Note: a adjustment for age, gender, occupation, education level, residence, pathological grading and clinical stage; b adjustment for age, gender, occupation, education level, residence, pathological grading, clinical stage, surgery therapy and radiotherapy

Since the arsenal of chemotherapy drugs used for head and neck cancer treatment is quite large. So we tried to verify the predictive power of nutritional indexes according to the drug combination used. The most commonly used chemotherapy regimen includes oxaliplatin plus 5-fluorouracil, methotrexate and oxaliplatin plus paclitaxel. And we added a detailed analysis about the prognostic effects of BMI, ALB, PNI and NRI according to different chemotherapy regimen (Additional file 1: Table S5). Only BMI was observed be of statistically significance in patients group with oxaliplatin plus 5-fluorouracil and methotrexate treatment, which may be due to the small sample size for each treatment group.

Discussion

Factors such as genetic background and molecular biomarkers have been wildly explored in the prognosis of patients with oral cancer [23]. In addition to molecular biomarkers, malnutrition also is a very common characteristic of oral cancer patients and seriously affects their quality of life [24]. Several nutritional markers, including ALB, BMI, PNI and NRI have been developed and used to assess the nutritional status of the cancer patients. In this study we assessed the predictive value of these four most commonly used nutritional markers in a large prospective study. All four markers were significantly associated with OS in oral cancer. Interestingly, malnourished oral cancer patients could have a worse OS from chemotherapy.

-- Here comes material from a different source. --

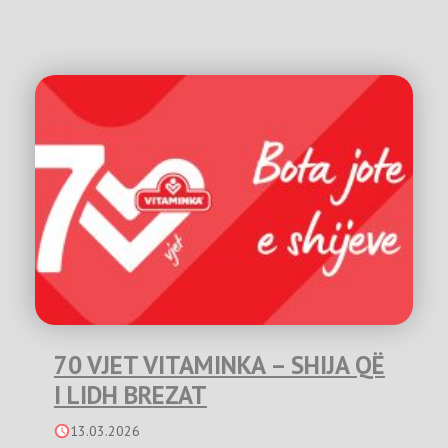
70 VJET VITAMINKA – SHIJA QË
I LIDH BREZAT
13.03.2026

BMI is the main tool for nutritional status assessment in clinical. Multiple studies have demonstrated that a low BMI was an independent predictor of a poor prognosis in oral cancer [9, 12]. Our study also confirmed that patients with BMI < 18.5 kg/m2 had significantly worse prognosis. In addition to BMI, several epidemiological surveys pointed out that lower preoperative serum albumin was related with an increased rate of postoperative complications (such as wound infection) [5, 6]. Both a decrease of protein intake or consuming nature of the cancer could lead to a decrease in albumin levels [25, 26]. The serum albumin, has been found to be associated with poor survival outcomes in various cancers [10, 13, 27]. Additionally, lymphocyte, as important immune cells, plays a key role in the immune monitoring of tumor cell proliferation, invasion and migration [28, 29]. PNI, which combines albumin and lymphocyte, also has been proved to be significantly related to the prognosis of various tumors including liver cancer, lung cancer and breast cancer et al. [15, 16, 30]. The results of this study also found that ALB and PNI may be useful tools to define the risk of death in oral cancer patients. NRI is another commonly used nutritional indicators which integrated with objective measurements of nutritional status including albumin, height and weights. The study also found that lower levels of NRI was associated with poor survival in oral cancer patients, which is consistent with the previous findings in gastric cancer [17] esophageal squamous cell carcinoma [14] and liver cancer [18].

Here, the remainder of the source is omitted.